- [WORK ITEM] The expected answer is the set of lines in the data below between the line holding "Image resolution: width=375" and the line holding "Locate an element", inclusive, written out exactly.

- [MATERIAL PROVIDED]

_____

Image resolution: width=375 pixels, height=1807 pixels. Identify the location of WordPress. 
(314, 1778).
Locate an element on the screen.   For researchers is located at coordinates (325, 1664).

_____

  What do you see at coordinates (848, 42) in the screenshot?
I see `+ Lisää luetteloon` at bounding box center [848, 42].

_____

- [EXERCISE OUTPUT]
Image resolution: width=375 pixels, height=1807 pixels. Identify the location of WordPress. 
(314, 1778).
Locate an element on the screen.   For researchers is located at coordinates (325, 1664).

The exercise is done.